Items listed in a dataset
- Opening Delimiter -

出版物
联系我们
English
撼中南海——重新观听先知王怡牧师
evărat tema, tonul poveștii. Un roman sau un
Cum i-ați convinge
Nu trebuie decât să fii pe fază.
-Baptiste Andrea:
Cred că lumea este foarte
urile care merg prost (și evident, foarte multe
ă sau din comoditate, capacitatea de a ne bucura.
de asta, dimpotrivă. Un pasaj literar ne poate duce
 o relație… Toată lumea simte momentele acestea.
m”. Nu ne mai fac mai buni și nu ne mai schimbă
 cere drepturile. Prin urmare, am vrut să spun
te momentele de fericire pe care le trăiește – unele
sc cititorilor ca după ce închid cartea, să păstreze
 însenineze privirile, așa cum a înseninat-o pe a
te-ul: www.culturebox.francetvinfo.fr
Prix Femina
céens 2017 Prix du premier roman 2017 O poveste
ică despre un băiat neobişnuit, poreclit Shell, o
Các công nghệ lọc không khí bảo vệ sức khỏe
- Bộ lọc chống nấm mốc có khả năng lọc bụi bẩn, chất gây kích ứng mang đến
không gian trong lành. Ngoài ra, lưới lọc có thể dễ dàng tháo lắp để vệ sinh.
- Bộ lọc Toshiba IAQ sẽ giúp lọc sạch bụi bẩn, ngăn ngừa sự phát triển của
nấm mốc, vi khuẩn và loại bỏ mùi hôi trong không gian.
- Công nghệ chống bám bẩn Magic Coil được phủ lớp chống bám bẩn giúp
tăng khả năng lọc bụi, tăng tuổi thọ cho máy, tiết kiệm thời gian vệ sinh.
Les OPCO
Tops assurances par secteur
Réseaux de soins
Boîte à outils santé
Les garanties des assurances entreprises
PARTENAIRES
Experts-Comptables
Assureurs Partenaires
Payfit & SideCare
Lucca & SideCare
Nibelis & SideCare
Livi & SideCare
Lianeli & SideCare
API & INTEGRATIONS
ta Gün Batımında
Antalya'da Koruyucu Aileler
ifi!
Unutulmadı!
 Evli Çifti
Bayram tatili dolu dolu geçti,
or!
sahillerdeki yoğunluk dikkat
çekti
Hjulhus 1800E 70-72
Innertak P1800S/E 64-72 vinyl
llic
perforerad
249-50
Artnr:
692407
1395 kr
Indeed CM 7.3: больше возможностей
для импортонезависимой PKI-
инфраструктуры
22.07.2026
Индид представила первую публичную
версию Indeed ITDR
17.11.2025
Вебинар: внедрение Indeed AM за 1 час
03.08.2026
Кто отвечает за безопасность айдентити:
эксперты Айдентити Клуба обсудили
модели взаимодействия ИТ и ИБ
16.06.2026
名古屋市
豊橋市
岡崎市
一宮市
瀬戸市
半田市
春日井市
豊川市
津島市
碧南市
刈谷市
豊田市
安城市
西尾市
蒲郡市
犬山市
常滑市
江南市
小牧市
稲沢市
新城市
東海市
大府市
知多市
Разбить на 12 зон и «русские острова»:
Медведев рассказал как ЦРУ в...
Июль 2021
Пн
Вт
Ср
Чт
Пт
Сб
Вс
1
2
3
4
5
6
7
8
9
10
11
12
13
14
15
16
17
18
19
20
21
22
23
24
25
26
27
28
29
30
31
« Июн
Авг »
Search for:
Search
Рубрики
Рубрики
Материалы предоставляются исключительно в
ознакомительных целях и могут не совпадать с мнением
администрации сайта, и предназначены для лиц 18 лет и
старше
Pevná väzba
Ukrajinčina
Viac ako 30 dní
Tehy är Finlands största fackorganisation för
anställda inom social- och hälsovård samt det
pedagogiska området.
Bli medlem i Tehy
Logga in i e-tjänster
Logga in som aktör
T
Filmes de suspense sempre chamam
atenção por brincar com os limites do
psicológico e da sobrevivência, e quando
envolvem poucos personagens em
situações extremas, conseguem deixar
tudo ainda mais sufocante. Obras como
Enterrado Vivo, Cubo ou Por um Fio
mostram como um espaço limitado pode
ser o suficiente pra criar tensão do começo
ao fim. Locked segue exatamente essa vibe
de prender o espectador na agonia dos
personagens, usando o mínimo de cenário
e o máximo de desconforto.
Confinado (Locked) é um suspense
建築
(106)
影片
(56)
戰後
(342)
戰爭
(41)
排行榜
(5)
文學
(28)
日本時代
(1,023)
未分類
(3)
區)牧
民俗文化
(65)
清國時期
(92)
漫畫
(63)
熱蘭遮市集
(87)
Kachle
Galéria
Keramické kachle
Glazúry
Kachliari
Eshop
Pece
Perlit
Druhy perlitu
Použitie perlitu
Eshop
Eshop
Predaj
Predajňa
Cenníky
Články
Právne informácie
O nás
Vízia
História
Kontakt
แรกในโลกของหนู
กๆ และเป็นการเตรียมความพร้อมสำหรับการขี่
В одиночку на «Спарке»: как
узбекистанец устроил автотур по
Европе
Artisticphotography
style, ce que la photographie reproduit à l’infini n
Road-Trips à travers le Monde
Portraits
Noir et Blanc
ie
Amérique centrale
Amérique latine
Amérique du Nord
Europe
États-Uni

- Closing Delimiter -

**How to complete this task**
A word-for-word repeat of the full data is needed.

**Task response**
出版物
联系我们
English
撼中南海——重新观听先知王怡牧师
evărat tema, tonul poveștii. Un roman sau un
Cum i-ați convinge
Nu trebuie decât să fii pe fază.
-Baptiste Andrea:
Cred că lumea este foarte
urile care merg prost (și evident, foarte multe
ă sau din comoditate, capacitatea de a ne bucura.
de asta, dimpotrivă. Un pasaj literar ne poate duce
 o relație… Toată lumea simte momentele acestea.
m”. Nu ne mai fac mai buni și nu ne mai schimbă
 cere drepturile. Prin urmare, am vrut să spun
te momentele de fericire pe care le trăiește – unele
sc cititorilor ca după ce închid cartea, să păstreze
 însenineze privirile, așa cum a înseninat-o pe a
te-ul: www.culturebox.francetvinfo.fr
Prix Femina
céens 2017 Prix du premier roman 2017 O poveste
ică despre un băiat neobişnuit, poreclit Shell, o
Các công nghệ lọc không khí bảo vệ sức khỏe
- Bộ lọc chống nấm mốc có khả năng lọc bụi bẩn, chất gây kích ứng mang đến
không gian trong lành. Ngoài ra, lưới lọc có thể dễ dàng tháo lắp để vệ sinh.
- Bộ lọc Toshiba IAQ sẽ giúp lọc sạch bụi bẩn, ngăn ngừa sự phát triển của
nấm mốc, vi khuẩn và loại bỏ mùi hôi trong không gian.
- Công nghệ chống bám bẩn Magic Coil được phủ lớp chống bám bẩn giúp
tăng khả năng lọc bụi, tăng tuổi thọ cho máy, tiết kiệm thời gian vệ sinh.
Les OPCO
Tops assurances par secteur
Réseaux de soins
Boîte à outils santé
Les garanties des assurances entreprises
PARTENAIRES
Experts-Comptables
Assureurs Partenaires
Payfit & SideCare
Lucca & SideCare
Nibelis & SideCare
Livi & SideCare
Lianeli & SideCare
API & INTEGRATIONS
ta Gün Batımında
Antalya'da Koruyucu Aileler
ifi!
Unutulmadı!
 Evli Çifti
Bayram tatili dolu dolu geçti,
or!
sahillerdeki yoğunluk dikkat
çekti
Hjulhus 1800E 70-72
Innertak P1800S/E 64-72 vinyl
llic
perforerad
249-50
Artnr:
692407
1395 kr
Indeed CM 7.3: больше возможностей
для импортонезависимой PKI-
инфраструктуры
22.07.2026
Индид представила первую публичную
версию Indeed ITDR
17.11.2025
Вебинар: внедрение Indeed AM за 1 час
03.08.2026
Кто отвечает за безопасность айдентити:
эксперты Айдентити Клуба обсудили
модели взаимодействия ИТ и ИБ
16.06.2026
名古屋市
豊橋市
岡崎市
一宮市
瀬戸市
半田市
春日井市
豊川市
津島市
碧南市
刈谷市
豊田市
安城市
西尾市
蒲郡市
犬山市
常滑市
江南市
小牧市
稲沢市
新城市
東海市
大府市
知多市
Разбить на 12 зон и «русские острова»:
Медведев рассказал как ЦРУ в...
Июль 2021
Пн
Вт
Ср
Чт
Пт
Сб
Вс
1
2
3
4
5
6
7
8
9
10
11
12
13
14
15
16
17
18
19
20
21
22
23
24
25
26
27
28
29
30
31
« Июн
Авг »
Search for:
Search
Рубрики
Рубрики
Материалы предоставляются исключительно в
ознакомительных целях и могут не совпадать с мнением
администрации сайта, и предназначены для лиц 18 лет и
старше
Pevná väzba
Ukrajinčina
Viac ako 30 dní
Tehy är Finlands största fackorganisation för
anställda inom social- och hälsovård samt det
pedagogiska området.
Bli medlem i Tehy
Logga in i e-tjänster
Logga in som aktör
T
Filmes de suspense sempre chamam
atenção por brincar com os limites do
psicológico e da sobrevivência, e quando
envolvem poucos personagens em
situações extremas, conseguem deixar
tudo ainda mais sufocante. Obras como
Enterrado Vivo, Cubo ou Por um Fio
mostram como um espaço limitado pode
ser o suficiente pra criar tensão do começo
ao fim. Locked segue exatamente essa vibe
de prender o espectador na agonia dos
personagens, usando o mínimo de cenário
e o máximo de desconforto.
Confinado (Locked) é um suspense
建築
(106)
影片
(56)
戰後
(342)
戰爭
(41)
排行榜
(5)
文學
(28)
日本時代
(1,023)
未分類
(3)
區)牧
民俗文化
(65)
清國時期
(92)
漫畫
(63)
熱蘭遮市集
(87)
Kachle
Galéria
Keramické kachle
Glazúry
Kachliari
Eshop
Pece
Perlit
Druhy perlitu
Použitie perlitu
Eshop
Eshop
Predaj
Predajňa
Cenníky
Články
Právne informácie
O nás
Vízia
História
Kontakt
แรกในโลกของหนู
กๆ และเป็นการเตรียมความพร้อมสำหรับการขี่
В одиночку на «Спарке»: как
узбекистанец устроил автотур по
Европе
Artisticphotography
style, ce que la photographie reproduit à l’infini n
Road-Trips à travers le Monde
Portraits
Noir et Blanc
ie
Amérique centrale
Amérique latine
Amérique du Nord
Europe
États-Uni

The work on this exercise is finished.